For the subject, the important moment does not arrive when the anchoring system finishes locking into place.
It comes afterward.
When you realize you are still trying to move.
Not large movements. Small ones.
Shifting weight from one foot to the other.
Relaxing a knee.
Adjusting the position of a hip.
The body keeps sending instructions for a while, as if it has not yet received the news.
The legs are secured.
That part is already settled.
What surprises me is how long it takes for some part of me to accept it.
I always imagined stillness would feel dramatic.
It doesn’t.
It feels more like a conversation gradually fading away.

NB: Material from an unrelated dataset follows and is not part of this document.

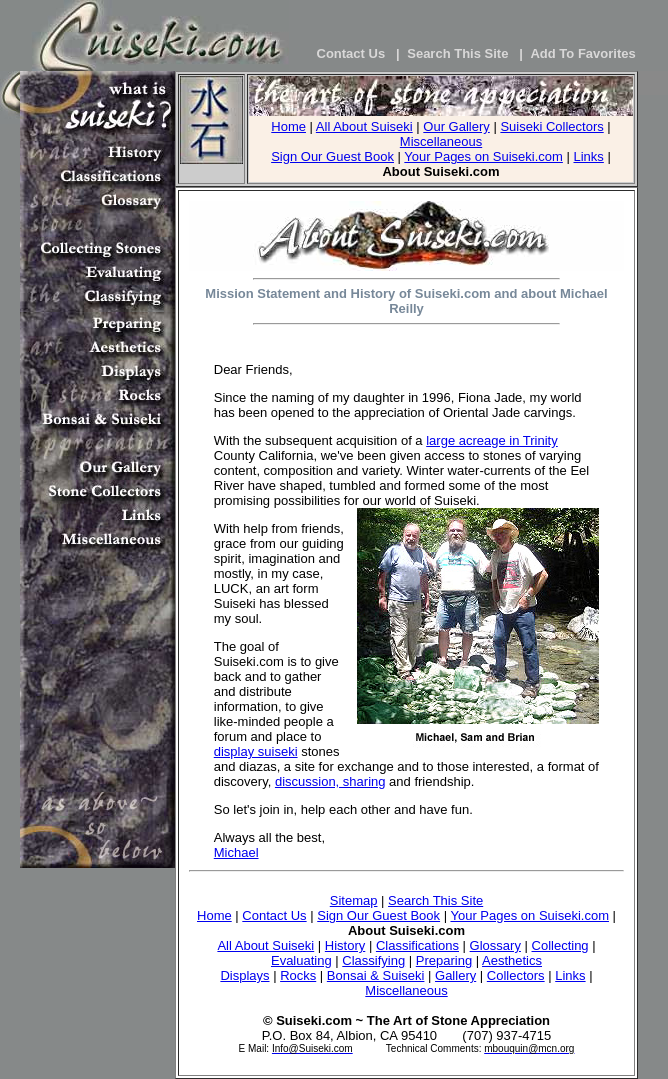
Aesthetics (512, 960)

One possibility disappears.
Then another.
Then another.
After a few minutes I stop thinking about walking.
Not because I have surrendered.
Because my attention starts drifting elsewhere.
The pressure across the top of my right foot.

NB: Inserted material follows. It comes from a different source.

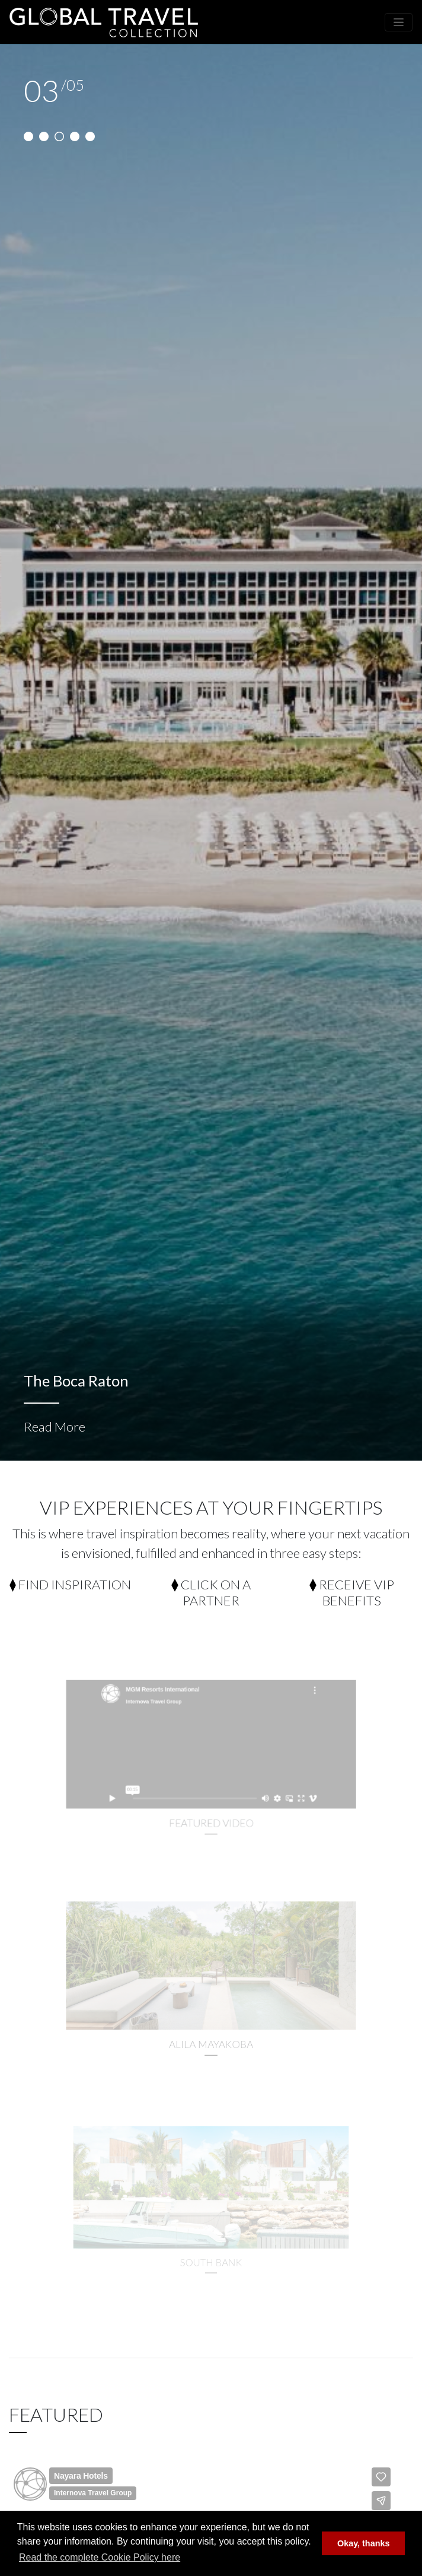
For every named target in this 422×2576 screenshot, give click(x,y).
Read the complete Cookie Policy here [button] (99, 2557)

One specific area of a calf that seems to be working harder than the other.
The sensation that one leg belongs to my body while the other belongs to the mechanism.
I know that makes no sense.
And yet it is exactly what I feel.
The Master watches.
I do not get the impression that he is watching the restraints.
The restraints are simple.
What he watches is everything that happens afterward.
How the back finds another way to support itself.
How the pelvis shifts by a few millimeters.
How the abdomen begins working to compensate for something I still could not properly explain.
Stillness does not eliminate movement.
It redistributes it.
That took me a while to understand.
I thought anchoring was about stopping something.
In reality, it is about forcing the body to reorganize itself around a fact it can no longer negotiate.
At some point I become aware of a seam inside my clothing.
I cannot remember ever noticing it before.
Now I cannot stop feeling it.
It is ridiculous.
My legs are fixed to the floor and I am thinking about a seam.
But the mind does things like that.
It clings to small details once the larger ones have already been decided.
The load continues accumulating little by little.
Not as pain.
As presence.
As if the weight of the body becomes more visible.
I start understanding exactly where the heel ends and the floor begins.
Where the ankle rests.
Where the muscle pulls.
Where absolutely nothing is happening.
That surprises me too.
Entire areas disappear.
Others become impossible to ignore.
After a while I hear a metallic sound.
Very faint.
I do not know where it comes from.
Maybe from the mechanism itself.
Maybe from somewhere else in the room.
I wait to hear it again.
It never returns.
And I spend several seconds focused on a sound that has already happened.
I suppose something similar is happening with me.
I keep waiting for movements that are not coming back.